Die Abwärme einer Müllverbrennungsanlage will ERZ mit Ammoniak-Großwärmepumpen für die Fernwärmeversorgung Zürichs nutzen (Quelle: Johnson Controls)
Rund 15.000 Haushalte lassen sich so mit klimaneutraler Wärme versorgen. Johnson Controls liefert eine maßgeschneiderte Wärmepumpenlösung mit sechs Hochleistungs-Schraubenkompressoren, die eine Gesamtleistung von 42 MW erzielen. Die Wärmepumpen gewinnen Niedertemperaturwärme aus den Verbrennungsgasen einer bestehenden Müllverbrennungsanlage der ERZ. Sie alle arbeiten mit Ammoniak, einem natürlichen Kältemittel ohne Treibhauspotenzial.
Um die Gewinnung der Abwärme maximal effizient zu gestalten, werden die Wärmepumpen in Zürich in drei Paaren in Reihe geschaltet. Das reduziert den erforderlichen Druckabfall – und steigert die Effizienz nochmal um bis zu 30 %, weil im derartigen Verbund mehreren Wärmequellen wirken, die die Temperatur einmal mehr steigern, bevor die Energie ins Netz eingespeist wird.
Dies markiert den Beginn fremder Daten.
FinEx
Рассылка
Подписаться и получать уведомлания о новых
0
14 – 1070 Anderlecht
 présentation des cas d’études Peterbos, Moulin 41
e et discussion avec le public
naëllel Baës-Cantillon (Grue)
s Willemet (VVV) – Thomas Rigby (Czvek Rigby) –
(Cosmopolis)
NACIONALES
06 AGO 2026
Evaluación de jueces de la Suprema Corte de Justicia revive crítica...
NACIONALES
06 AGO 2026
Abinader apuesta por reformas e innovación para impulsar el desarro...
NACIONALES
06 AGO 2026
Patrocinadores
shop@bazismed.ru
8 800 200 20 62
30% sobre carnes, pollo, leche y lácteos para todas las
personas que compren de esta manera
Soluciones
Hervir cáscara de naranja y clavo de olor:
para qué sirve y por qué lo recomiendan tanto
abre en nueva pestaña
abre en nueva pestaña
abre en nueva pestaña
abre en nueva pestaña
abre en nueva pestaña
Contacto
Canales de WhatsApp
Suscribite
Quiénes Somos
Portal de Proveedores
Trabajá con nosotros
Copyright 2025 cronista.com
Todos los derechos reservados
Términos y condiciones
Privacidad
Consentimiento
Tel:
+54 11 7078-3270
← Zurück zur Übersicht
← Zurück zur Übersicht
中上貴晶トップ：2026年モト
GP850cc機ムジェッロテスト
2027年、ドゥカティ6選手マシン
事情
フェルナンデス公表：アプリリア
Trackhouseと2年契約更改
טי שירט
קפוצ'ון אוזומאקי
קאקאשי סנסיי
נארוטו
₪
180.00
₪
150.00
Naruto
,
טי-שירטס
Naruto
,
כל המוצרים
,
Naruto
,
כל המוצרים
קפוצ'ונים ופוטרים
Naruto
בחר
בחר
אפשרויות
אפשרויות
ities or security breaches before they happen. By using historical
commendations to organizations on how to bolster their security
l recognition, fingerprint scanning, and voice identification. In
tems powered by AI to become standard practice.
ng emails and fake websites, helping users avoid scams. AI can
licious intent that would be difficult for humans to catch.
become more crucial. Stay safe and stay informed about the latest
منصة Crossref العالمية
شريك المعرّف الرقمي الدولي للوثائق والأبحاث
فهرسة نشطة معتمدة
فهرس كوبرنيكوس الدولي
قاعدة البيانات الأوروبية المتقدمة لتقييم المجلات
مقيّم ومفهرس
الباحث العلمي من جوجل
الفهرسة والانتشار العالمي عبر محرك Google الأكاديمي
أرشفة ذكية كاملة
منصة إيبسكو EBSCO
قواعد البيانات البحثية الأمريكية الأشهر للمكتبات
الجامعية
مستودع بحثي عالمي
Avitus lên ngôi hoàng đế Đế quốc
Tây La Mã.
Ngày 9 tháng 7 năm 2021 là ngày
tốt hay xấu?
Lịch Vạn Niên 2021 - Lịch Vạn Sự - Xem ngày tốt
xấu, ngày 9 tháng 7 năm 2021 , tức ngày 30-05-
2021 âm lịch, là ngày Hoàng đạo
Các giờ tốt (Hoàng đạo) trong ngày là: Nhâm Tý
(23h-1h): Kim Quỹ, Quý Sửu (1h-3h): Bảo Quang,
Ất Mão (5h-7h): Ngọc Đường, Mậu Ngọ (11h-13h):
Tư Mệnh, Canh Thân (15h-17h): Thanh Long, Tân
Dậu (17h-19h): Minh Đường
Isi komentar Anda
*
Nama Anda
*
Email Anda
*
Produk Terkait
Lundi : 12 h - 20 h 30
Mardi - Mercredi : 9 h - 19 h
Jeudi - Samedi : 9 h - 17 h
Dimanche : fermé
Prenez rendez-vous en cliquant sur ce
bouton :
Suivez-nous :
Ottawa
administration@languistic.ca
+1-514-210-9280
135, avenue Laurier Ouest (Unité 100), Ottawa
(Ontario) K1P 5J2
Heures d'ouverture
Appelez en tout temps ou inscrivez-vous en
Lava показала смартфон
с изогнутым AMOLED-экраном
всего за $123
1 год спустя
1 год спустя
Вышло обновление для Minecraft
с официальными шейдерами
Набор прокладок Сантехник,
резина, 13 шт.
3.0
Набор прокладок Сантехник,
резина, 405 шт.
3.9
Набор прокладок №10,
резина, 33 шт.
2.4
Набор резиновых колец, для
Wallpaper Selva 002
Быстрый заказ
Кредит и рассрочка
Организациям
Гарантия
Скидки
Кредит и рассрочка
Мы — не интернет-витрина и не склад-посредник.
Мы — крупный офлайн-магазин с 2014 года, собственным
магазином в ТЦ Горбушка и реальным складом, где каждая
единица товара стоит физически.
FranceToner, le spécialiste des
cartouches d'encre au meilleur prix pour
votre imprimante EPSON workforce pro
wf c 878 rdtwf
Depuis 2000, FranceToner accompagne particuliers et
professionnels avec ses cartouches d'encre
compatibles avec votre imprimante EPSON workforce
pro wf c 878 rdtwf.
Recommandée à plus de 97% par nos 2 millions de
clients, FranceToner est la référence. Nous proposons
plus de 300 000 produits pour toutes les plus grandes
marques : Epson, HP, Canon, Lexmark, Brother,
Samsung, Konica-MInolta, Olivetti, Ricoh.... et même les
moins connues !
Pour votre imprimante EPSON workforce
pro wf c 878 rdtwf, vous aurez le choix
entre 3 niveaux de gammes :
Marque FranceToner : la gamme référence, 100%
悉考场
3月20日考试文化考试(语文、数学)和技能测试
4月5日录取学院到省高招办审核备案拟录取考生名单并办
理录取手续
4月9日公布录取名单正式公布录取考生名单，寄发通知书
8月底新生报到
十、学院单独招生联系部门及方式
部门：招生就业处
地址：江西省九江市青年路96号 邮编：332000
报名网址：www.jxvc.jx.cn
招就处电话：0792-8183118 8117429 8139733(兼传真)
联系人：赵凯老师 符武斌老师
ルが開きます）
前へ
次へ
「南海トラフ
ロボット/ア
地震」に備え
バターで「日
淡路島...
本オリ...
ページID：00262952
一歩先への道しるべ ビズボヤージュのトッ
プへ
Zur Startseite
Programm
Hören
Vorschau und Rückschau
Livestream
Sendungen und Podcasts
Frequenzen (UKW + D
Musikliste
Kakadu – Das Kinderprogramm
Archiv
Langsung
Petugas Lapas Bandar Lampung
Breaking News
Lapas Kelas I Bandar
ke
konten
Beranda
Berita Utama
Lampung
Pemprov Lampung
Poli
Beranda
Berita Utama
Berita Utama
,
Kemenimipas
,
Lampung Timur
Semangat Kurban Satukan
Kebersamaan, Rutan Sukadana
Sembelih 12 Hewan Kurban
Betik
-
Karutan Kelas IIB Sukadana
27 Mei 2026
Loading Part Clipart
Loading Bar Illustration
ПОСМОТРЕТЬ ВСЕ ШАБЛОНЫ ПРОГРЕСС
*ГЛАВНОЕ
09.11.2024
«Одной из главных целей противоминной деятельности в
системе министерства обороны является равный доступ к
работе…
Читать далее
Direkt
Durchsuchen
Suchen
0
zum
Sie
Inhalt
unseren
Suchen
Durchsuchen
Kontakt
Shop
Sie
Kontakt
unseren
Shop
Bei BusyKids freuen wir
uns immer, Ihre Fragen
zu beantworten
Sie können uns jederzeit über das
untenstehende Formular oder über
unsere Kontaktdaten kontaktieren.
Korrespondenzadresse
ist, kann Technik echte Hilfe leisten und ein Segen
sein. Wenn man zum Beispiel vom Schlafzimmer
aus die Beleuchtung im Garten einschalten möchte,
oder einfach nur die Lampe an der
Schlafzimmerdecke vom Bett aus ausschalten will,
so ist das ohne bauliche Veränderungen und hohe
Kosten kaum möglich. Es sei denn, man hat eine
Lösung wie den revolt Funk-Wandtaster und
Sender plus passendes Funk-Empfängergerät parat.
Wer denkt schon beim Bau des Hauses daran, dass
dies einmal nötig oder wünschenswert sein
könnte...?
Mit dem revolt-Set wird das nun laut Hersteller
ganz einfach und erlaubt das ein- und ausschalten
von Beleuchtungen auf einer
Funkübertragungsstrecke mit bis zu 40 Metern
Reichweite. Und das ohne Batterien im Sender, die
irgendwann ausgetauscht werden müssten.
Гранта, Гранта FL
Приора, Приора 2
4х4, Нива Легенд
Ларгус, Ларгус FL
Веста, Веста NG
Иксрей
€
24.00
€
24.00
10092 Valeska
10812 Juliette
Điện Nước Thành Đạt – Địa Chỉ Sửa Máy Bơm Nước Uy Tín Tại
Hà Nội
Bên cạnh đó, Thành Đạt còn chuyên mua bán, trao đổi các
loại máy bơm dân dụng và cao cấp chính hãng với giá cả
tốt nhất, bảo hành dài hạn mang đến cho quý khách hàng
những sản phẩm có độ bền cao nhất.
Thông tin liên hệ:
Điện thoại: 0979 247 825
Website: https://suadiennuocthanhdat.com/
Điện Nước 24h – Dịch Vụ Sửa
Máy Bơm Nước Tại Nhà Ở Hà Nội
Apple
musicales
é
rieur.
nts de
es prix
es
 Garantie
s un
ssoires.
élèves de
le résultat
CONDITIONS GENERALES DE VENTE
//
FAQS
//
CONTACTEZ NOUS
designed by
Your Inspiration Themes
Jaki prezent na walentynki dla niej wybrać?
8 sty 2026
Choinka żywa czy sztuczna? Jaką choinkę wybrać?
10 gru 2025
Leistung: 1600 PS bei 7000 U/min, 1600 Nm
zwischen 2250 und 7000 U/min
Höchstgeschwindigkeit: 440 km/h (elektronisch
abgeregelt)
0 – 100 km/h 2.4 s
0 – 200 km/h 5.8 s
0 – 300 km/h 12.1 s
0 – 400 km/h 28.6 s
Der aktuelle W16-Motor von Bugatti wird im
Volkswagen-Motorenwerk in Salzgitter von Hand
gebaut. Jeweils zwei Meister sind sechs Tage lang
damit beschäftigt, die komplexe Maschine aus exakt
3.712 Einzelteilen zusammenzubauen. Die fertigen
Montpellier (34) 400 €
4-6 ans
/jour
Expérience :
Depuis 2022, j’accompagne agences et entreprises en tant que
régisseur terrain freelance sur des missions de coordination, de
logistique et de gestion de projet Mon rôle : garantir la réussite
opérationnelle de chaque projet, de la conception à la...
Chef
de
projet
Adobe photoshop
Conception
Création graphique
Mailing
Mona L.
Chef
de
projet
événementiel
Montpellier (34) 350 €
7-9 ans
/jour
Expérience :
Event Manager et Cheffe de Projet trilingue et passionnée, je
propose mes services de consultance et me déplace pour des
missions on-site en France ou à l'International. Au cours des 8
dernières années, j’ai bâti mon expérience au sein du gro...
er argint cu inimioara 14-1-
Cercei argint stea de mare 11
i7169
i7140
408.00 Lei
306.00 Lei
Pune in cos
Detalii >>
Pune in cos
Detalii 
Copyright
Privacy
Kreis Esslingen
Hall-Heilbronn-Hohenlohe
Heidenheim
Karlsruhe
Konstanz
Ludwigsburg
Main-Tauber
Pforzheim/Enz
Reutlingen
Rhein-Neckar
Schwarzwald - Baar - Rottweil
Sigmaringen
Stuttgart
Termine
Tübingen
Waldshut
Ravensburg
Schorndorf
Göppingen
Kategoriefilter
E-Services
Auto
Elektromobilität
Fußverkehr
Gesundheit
Damit erhalten die Wärmepumpen ideale Betriebsbedingungen, was die maximale Effizienz der gesamten Anlage gewährleistet.
Abwärmenutzung
„Überschüssige Wärme ist eine der größten ungenutzten Energiequellen und bietet Unternehmen enormes Potenzial, ihre Betriebskosten zu senken, ihre Resilienz zu steigern und gleichzeitig ihre Klimaziele zu erreichen“, erklärt Richard Lek, Präsident von Johnson Controls EMEA. „Wir sind sehr stolz darauf, gemeinsam mit ERZ nun an diesem innovativen Projekt zu arbeiten und das großartige Potenzial von Abwärme aufzeigen zu können – um den Weg für weitere energieeffizientere und nachhaltigere urbane Umgebungen zu ebnen.“
„Die Stadt Zürich will bis 2040 klimaneutral werden. Ein wesentlicher Grundpfeiler für das Erreichen dieser Zielsetzung ist die Ausweitung der CO2-freien Wärmeversorgung. Durch die Zusammenarbeit mit Johnson Controls treiben wir die Wärmewende weiter voran und beschreiten den Weg in eine nachhaltigere Zukunft“, so Jürg Bruder, Leiter Großprojekte bei ERZ.